AIM OF THE EXERCISE:
What is needed is an exact copy of the records, with the images left out.

SUPPLIED RECORDS:
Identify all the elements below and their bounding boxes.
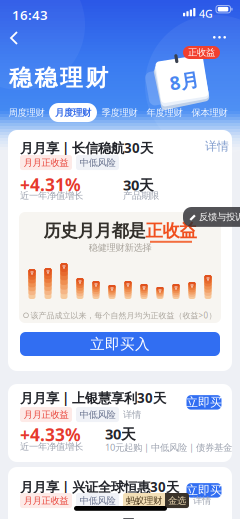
button[interactable]: 反馈与投诉: [183, 207, 240, 227]
staticText: +4.33%: [20, 423, 81, 446]
staticText: 立即买: [186, 483, 222, 498]
staticText: 30天: [123, 175, 154, 194]
staticText: 立即买入: [90, 335, 150, 353]
button[interactable]: 保本理财: [187, 103, 232, 122]
staticText: 30天: [105, 515, 136, 519]
button[interactable]: 详情: [193, 495, 211, 506]
staticText: 30天: [105, 424, 136, 444]
staticText: 月度理财: [55, 107, 91, 118]
staticText: 该产品成立以来，每个自然月均为正收益（收益>0）: [30, 310, 216, 321]
staticText: 近一年净值增长: [20, 190, 83, 202]
staticText: 16:43: [12, 6, 48, 24]
staticText: 4G: [199, 6, 213, 21]
staticText: 月月享 | 兴证全球恒惠30天: [20, 478, 179, 496]
staticText: 月月享 | 长信稳航30天: [20, 139, 153, 157]
staticText: 正收益: [146, 220, 196, 241]
button[interactable]: 详情: [203, 137, 231, 156]
staticText: 中低风险: [80, 409, 116, 420]
staticText: 详情: [205, 139, 229, 154]
button[interactable]: More: [209, 32, 230, 43]
button[interactable]: 立即买: [186, 395, 222, 410]
staticText: 详情: [123, 409, 141, 420]
button[interactable]: Back: [4, 26, 26, 51]
button[interactable]: 年度理财: [142, 103, 187, 122]
staticText: +4.31%: [20, 173, 81, 196]
staticText: 季度理财: [102, 107, 138, 118]
button[interactable]: 立即买入: [20, 332, 220, 356]
staticText: 月月正收益: [24, 495, 68, 506]
staticText: 近一年净值增长: [20, 441, 83, 452]
button[interactable]: 季度理财: [97, 103, 142, 122]
staticText: 正收益: [188, 47, 215, 58]
staticText: 详情: [193, 495, 211, 506]
staticText: 稳稳理财: [9, 64, 108, 92]
staticText: 月月正收益: [24, 157, 68, 168]
staticText: 产品期限: [123, 190, 159, 202]
staticText: 稳健理财新选择: [88, 242, 152, 254]
button[interactable]: 周度理财: [4, 103, 49, 122]
staticText: 金选: [168, 495, 186, 506]
staticText: 中低风险: [80, 495, 116, 506]
button[interactable]: 立即买: [186, 483, 222, 498]
staticText: 历史月月都是: [44, 220, 146, 241]
staticText: 中低风险: [80, 157, 116, 168]
staticText: 年度理财: [146, 107, 182, 118]
staticText: 月月正收益: [24, 409, 68, 420]
staticText: 周度理财: [8, 107, 44, 118]
staticText: 反馈与投诉: [199, 211, 240, 223]
staticText: 10元起购 | 中低风险 | 债券基金: [105, 441, 232, 453]
staticText: 立即买: [186, 395, 222, 410]
staticText: 月月享 | 上银慧享利30天: [20, 389, 166, 407]
staticText: 8月: [169, 69, 199, 94]
button[interactable]: 详情: [123, 409, 141, 420]
staticText: 蚂蚁理财: [126, 495, 162, 506]
staticText: 保本理财: [192, 107, 228, 118]
button[interactable]: 月度理财: [49, 103, 97, 122]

WRITTEN REPLY:
Identify all the elements below and their bounding boxes.
button[interactable]: 反馈与投诉: [183, 207, 240, 227]
staticText: +4.33%: [20, 423, 81, 446]
staticText: 立即买: [186, 483, 222, 498]
staticText: 30天: [123, 175, 154, 194]
staticText: 立即买入: [90, 335, 150, 353]
button[interactable]: 保本理财: [187, 103, 232, 122]
staticText: 30天: [105, 515, 136, 519]
button[interactable]: 详情: [193, 495, 211, 506]
staticText: 30天: [105, 424, 136, 444]
staticText: 月度理财: [55, 107, 91, 118]
staticText: 该产品成立以来，每个自然月均为正收益（收益>0）: [30, 310, 216, 321]
staticText: 近一年净值增长: [20, 190, 83, 202]
staticText: 16:43: [12, 6, 48, 24]
staticText: 4G: [199, 6, 213, 21]
staticText: 月月享 | 兴证全球恒惠30天: [20, 478, 179, 496]
staticText: 月月享 | 长信稳航30天: [20, 139, 153, 157]
staticText: 正收益: [146, 220, 196, 241]
button[interactable]: 详情: [203, 137, 231, 156]
staticText: 中低风险: [80, 409, 116, 420]
staticText: 详情: [205, 139, 229, 154]
button[interactable]: More: [209, 32, 230, 43]
button[interactable]: 立即买: [186, 395, 222, 410]
staticText: 详情: [123, 409, 141, 420]
button[interactable]: Back: [4, 26, 26, 51]
button[interactable]: 年度理财: [142, 103, 187, 122]
staticText: +4.31%: [20, 173, 81, 196]
staticText: 季度理财: [102, 107, 138, 118]
button[interactable]: 立即买入: [20, 332, 220, 356]
staticText: 月月正收益: [24, 495, 68, 506]
staticText: 近一年净值增长: [20, 441, 83, 452]
button[interactable]: 季度理财: [97, 103, 142, 122]
staticText: 正收益: [188, 47, 215, 58]
staticText: 详情: [193, 495, 211, 506]
staticText: 稳稳理财: [9, 64, 108, 92]
staticText: 月月正收益: [24, 157, 68, 168]
staticText: 产品期限: [123, 190, 159, 202]
staticText: 稳健理财新选择: [88, 242, 152, 254]
button[interactable]: 周度理财: [4, 103, 49, 122]
staticText: 金选: [168, 495, 186, 506]
staticText: 中低风险: [80, 495, 116, 506]
button[interactable]: 立即买: [186, 483, 222, 498]
staticText: 历史月月都是: [44, 220, 146, 241]
staticText: 中低风险: [80, 157, 116, 168]
staticText: 年度理财: [146, 107, 182, 118]
staticText: 月月正收益: [24, 409, 68, 420]
staticText: 周度理财: [8, 107, 44, 118]
staticText: 反馈与投诉: [199, 211, 240, 223]
staticText: 10元起购 | 中低风险 | 债券基金: [105, 441, 232, 453]
staticText: 立即买: [186, 395, 222, 410]
staticText: 月月享 | 上银慧享利30天: [20, 389, 166, 407]
staticText: 8月: [169, 69, 199, 94]
button[interactable]: 详情: [123, 409, 141, 420]
staticText: 蚂蚁理财: [126, 495, 162, 506]
staticText: 保本理财: [192, 107, 228, 118]
button[interactable]: 月度理财: [49, 103, 97, 122]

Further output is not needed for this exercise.